While observability is a relatively new buzzword, the concept has been around for decades. “The term observability dates back over six decades to 1960 and has its roots in engineering and mathematical applications,” he explains. “Observability was defined as a ‘measure of how well internal states of a system can be inferred from knowledge of its external outputs.’ ”

In other words, observability tools seek clues to network health much as doctors diagnose illnesses by looking for symptoms that point to internal issues. Radke notes the market has three pillars: infrastructure monitoring (why is the network so slow?); application-performance management (what’s up with my apps?); and log management and telemetry (why are we getting errors and service tickets?). “Having visibility into these three components allows organizations to identify service issues, and isolate them, whether it is an infrastructure or application issue, and remediate,” he writes.

In an interview, Radke says he has been getting questions from the buy side about whether the market is big enough to support the heady growth rates of leading players. He’s convinced that the opportunity is substantial, at an estimated $55 billion in 2025, about triple the forecast from Gartner. He thinks some estimates rely too heavily on revenue from legacy on-premise tools providers, rather than anticipating the growing adoption of cloud-based applications.

Radke is particularly keen on Datadog, which provides both infrastructure management and application-performance monitoring tools, ranking it as one of his favorite overall enterprise software stocks. The stock isn’t cheap. Datadog shares trade for 28 times estimated 2022 sales, and profits are too small for the price/earnings ratio to be meaningful. But he sees “durable growth powered by continued robust new customer additions, and multiproduct strength,” and contends that the premium valuation reflects a combination of premium growth, improving profitability, and potential for upside to consensus estimates.

He also likes Dynatrace for its position in application monitoring for large enterprises, and he’s keen on Elastic’s combination of observability tools and search software. He’s less excited about Splunk, a company I’ve written about that has been hampered by an ongoing business-model transition that is crimping financial results. But all four will benefit if IT spending follows the script and picks up in the second half.

Apple (AAPL) shares hit a record last week, pushing its market cap to an astounding $2.4 trillion. It was the stock’s first new high since January, reflecting growing anticipation of June-quarter financial results, now two weeks away, and the fall launch of iPhone 13.

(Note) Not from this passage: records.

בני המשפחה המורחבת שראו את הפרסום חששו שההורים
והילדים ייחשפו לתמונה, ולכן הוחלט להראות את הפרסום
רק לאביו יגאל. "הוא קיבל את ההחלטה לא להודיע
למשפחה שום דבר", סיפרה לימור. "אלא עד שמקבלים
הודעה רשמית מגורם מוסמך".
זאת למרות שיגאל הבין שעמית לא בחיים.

In the March quarter, hardware sparkled—sales were up 66% for iPhones, 70% for Macs, and 79% for iPads—overshadowing 27% growth in services. That segment includes commissions generated from the App Store, where it sells programs for iPhones and other devices; revenue from streaming services like Apple Music and Apple TV+; and other services like Apple Care and iCloud.

There’s growing risk to Apple’s role as a gatekeeper and toll taker for app distribution. Last week, a group of state attorneys general sued Google over its control of the Android Play Store. Similar litigation against Apple seems inevitable. And as Cowen Washington Research Group analyst Paul Gallant asserts, new rules for app stores from the Federal Trade Commission, now led by Lina Khan, are likely.

How much risk is there? Services were 16% of revenue in the latest six months. Apple said recently that the “app store ecosystem” generated $643 billion in revenue in 2020, about 90% outside the store itself (booking rides on Uber, say, or buying goods on Amazon). That implies $64 billion of activity via the store. If you use the 30% maximum commission, that’s some $20 billion in revenue, a little over a third of the $57 billion in calendar-2020 services revenue. That’s consistent with app tracker Sensor Tower, which estimates Apple’s 2020 take from the store at $21.7 billion. (For Google, it says it’s $11.6 billion.)

That means about 7% of Apple revenue is at risk if the App Store is regulated. But a reduced fee seems the likeliest scenario, so the true risk is probably smaller. Apple’s vulnerability is real, but modest. Investors seem unconcerned.